Pesto Pasta

Flood lights on a dark street mark the beginning of our night.

At the first store, we are denied entry by two porting yellow vests so we turn on our heels,

head down another frigid rue and into Netto and it’s open and the aisles are mostly empty

I consult a list, red wine, milk, parmesan, cherry tomatoes red red red small packet or large? Basil plant purchased instead of individual leaves, bags filled and hoisted onto black-jacket shoulders

Glossy street and the thin sound of bike tires on water, we walk silent save for our footfall, typing these words furiously into phones

A man approaches from behind a clinking sound like a rusty bike he mutters in German we cross the street and perhaps I focus too much on the journey and not the destination

Street lamps spindly branches against light-polluted sky we turn on Kiefholzstraße a key unlocks a door a button is pressed an elevator entered a 6th floor a welcome mat frayed on the edges.

How much is worth documenting? How much do I leave alone?

When we get in Enzo is in a meeting so we put things away hesitantly but then he finishes his meeting so we put things away faster and with more purpose and sound. I put on music as we put some things away and take other things out. It is Julie Andrews and then Songs To Listen To On Roadtrips and then Disney and of course we know all the words.

Wok of steaming oil, chicken slimy and cubed, I fill a pot halfway with water and put it on the stove, a sprinkling of salt. Tomatoes sliced as Madonna’s tinny voice floats, one melodic line reminds me of Beat It while Emma adds spices, cumin black pepper strewn over sizzling meat and we don’t speak only sing building off one another’s voices and sometimes I go high and Enzo goes low.

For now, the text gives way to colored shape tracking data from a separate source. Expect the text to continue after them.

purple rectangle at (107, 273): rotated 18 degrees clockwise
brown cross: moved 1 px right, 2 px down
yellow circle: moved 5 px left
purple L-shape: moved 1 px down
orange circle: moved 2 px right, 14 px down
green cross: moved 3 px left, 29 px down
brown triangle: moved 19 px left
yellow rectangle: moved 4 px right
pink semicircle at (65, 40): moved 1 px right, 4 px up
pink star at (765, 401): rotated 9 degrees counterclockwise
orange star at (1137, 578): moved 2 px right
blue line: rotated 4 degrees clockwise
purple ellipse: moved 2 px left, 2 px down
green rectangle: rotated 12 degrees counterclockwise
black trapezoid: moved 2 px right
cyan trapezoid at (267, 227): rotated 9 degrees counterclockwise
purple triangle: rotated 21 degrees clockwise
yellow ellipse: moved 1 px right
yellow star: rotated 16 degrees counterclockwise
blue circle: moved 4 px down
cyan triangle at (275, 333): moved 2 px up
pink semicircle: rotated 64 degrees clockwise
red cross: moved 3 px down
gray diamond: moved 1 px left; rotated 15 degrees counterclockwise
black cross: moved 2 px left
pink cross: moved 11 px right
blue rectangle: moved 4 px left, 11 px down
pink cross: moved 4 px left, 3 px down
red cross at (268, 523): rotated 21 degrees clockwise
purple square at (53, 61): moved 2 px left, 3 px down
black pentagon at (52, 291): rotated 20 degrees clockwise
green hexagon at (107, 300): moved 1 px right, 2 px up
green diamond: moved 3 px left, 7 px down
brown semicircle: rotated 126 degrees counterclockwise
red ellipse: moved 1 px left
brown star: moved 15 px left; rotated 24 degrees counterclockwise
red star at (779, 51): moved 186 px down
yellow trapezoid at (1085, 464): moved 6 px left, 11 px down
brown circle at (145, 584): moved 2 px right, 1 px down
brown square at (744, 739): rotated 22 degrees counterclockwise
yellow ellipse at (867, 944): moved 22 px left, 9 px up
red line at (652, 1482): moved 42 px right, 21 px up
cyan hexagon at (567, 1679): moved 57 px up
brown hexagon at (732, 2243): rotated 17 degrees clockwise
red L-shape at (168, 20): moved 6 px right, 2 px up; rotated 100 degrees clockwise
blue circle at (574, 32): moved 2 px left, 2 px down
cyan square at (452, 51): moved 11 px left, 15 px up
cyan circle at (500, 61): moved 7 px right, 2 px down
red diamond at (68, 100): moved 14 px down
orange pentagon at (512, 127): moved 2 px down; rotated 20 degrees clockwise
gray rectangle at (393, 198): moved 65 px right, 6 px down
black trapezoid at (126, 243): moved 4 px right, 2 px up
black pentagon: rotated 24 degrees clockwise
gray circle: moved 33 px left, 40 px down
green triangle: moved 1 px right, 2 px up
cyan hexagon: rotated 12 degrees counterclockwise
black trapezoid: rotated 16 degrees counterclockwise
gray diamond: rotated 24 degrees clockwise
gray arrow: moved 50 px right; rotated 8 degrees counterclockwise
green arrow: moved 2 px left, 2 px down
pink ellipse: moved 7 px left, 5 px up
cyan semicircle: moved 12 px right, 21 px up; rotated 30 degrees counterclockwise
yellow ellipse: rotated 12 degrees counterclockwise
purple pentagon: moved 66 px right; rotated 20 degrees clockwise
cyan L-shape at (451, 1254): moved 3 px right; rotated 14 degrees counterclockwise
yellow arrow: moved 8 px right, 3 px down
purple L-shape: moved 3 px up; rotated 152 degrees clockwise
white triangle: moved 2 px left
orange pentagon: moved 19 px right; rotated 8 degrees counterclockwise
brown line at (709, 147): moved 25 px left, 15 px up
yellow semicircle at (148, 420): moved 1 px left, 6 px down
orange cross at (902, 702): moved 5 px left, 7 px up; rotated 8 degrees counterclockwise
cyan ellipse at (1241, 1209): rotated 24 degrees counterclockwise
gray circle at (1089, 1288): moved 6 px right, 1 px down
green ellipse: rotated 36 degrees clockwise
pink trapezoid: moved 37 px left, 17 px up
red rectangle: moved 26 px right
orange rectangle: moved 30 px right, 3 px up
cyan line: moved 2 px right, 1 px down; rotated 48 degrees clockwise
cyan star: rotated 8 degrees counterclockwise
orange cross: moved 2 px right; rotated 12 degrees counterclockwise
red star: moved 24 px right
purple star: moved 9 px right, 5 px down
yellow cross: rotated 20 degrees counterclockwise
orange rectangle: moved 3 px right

I watch Emma as she cuts garlic,

splashes olive oil, fresh

basil ripped from its stem

two, three handfuls and the

             button is pressed and the machine whirs

                         and the green paste spins faster and faster.

I watch Enzo as he dances and Emma as she writes and I write as things happen

and I write after things happen, (as the process of ideation so often goes)

picturing myself to be in the moment they are happening.

Pasta is strained and some pasta water is conserved for the sauce as red tomatoes cook in the juices and oh my god, we place so little attention in things, in our friends, in our food!

As I slide across the hardwood floor in socks to a Lion King tune I am reminded of the passage of time, in these words I am externalizing what would have been internalized, conserving this precious memory prêt à disparaître. The sounds and smells of the kitchen are overwhelming and I have an odd brain deep down I know this even now in bed even days after the plates have been scraped clean because the sounds and smells still permeate my brain and flow out from my fingers and into this document and above all I wonder what Emma has written, I wonder what words she has chosen to represent me, to represent this; I wonder if she, too, has found something lasting in the fleetingness of pesto pasta.